The trouble of course is that Clinton’s politics… and that of her boss, forces them to see ‘the people’ of China as it’s government. They actually think the title of ‘The People’s Republic” means what it says. Meanwhile, we see the News Media in denial, saying, for one thing that “There Was No “Tiananmen Square Massacre”‘  This ranks with Iran’s denial of the Holocaust . But there can be no doubt taht the people of China lost that day, and the government won. As usual, with victory comes the control of the label gun. That’s to be expected. But do we in the west have to buy into that lie? Apparently, we do, as long as the American soul-mates of the Chi-Comms are in power in Washington.

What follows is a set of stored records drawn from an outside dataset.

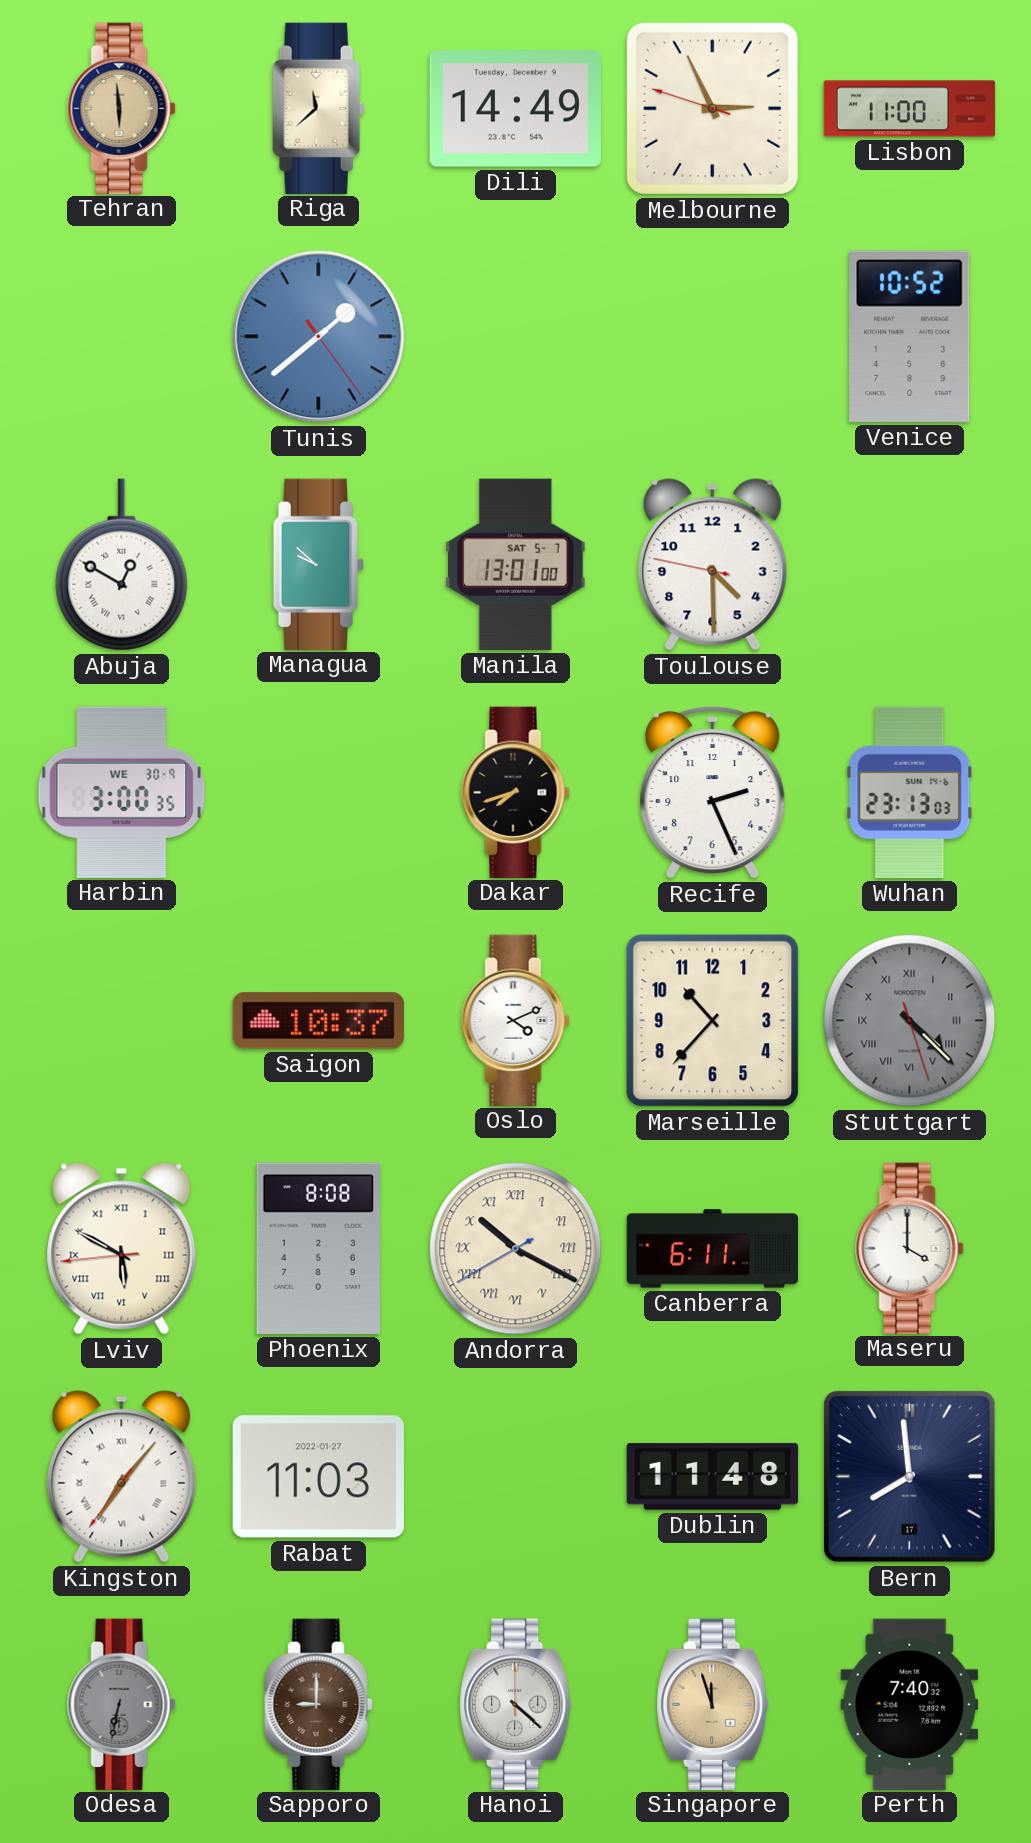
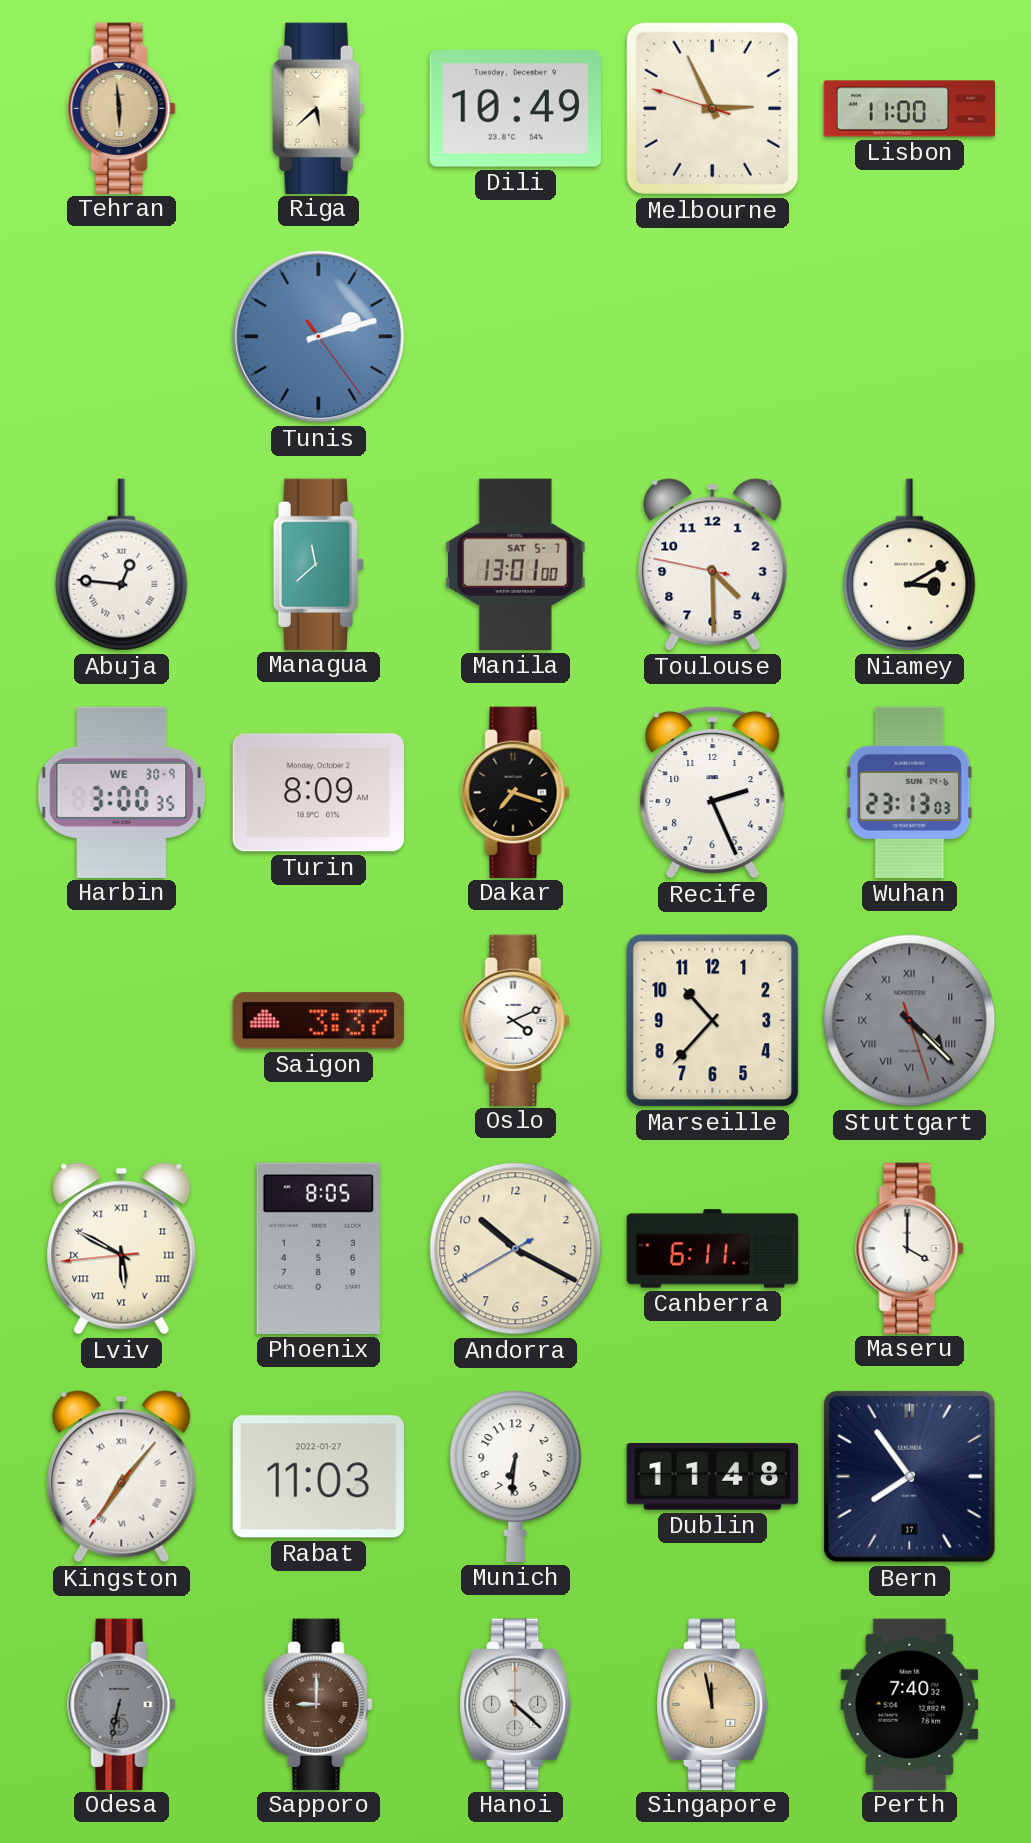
Riga: 11:38 -> 5:38
Dili: 14:49 -> 10:49
Tunis: 1:38 -> 2:12
Venice: 10:52 -> none
Abuja: 12:50 -> 12:46
Managua: 9:52 -> 11:38
Niamey: none -> 3:10
Turin: none -> 8:09
Dakar: 7:42 -> 7:18
Saigon: 10:37 -> 3:37
Phoenix: 8:08 -> 8:05
Andorra numerals: Roman -> Arabic
Munich: none -> 6:31
Bern: 7:59 -> 7:54
Singapore: 11:57 -> 11:58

- More on the Blame Game: Andrew Klavan at Pajamas Media has an interesting take on the Tiller murder and the blame game surrounding it:But if we’re going to get serious, if we really want to consider-well, not a mitigating factor-but let’s say a contributing factor to this murder, you know what my vote would be? Roe V. Wade.
And guess what? It doesn’t matter a damn whether you’re for abortion or against it. The Supreme Court decision arbitrarily declaring abortion a constitutional right is the worst thing that ever happened to either faction. It was rotten and dishonest at its core-read the constitution and you tell me where the right to an abortion is-and rather than conferring a right on people, it actually stripped them of their most important right: the right to elect legislators who make the laws they want.
Hey, what the hell… it makes more sense than blaming Bill O’Reilly. And he’s got a point; Arbitrary decisions have a tendency to have consequences, particularly when they touch on morality issues. For one thing, it breaks down the trust of the people in the government, on a level that’s nigh on impossible to repair.
- What authority? This is very nearly a continuation of the last story…. Authority is based on trust. Without the latter, the former simply cannot exist. I’ve made comments  about authority in the past. In those two posts, I identify the most basic ingrediant of ‘authority’ as ‘trust’. In watching the business in England, it wuld appear the government there no longer has the trust of it’s people … and small wonder . And so, then, it’s authority is also being lost. And I wonder if we’re not looking at our own future, here.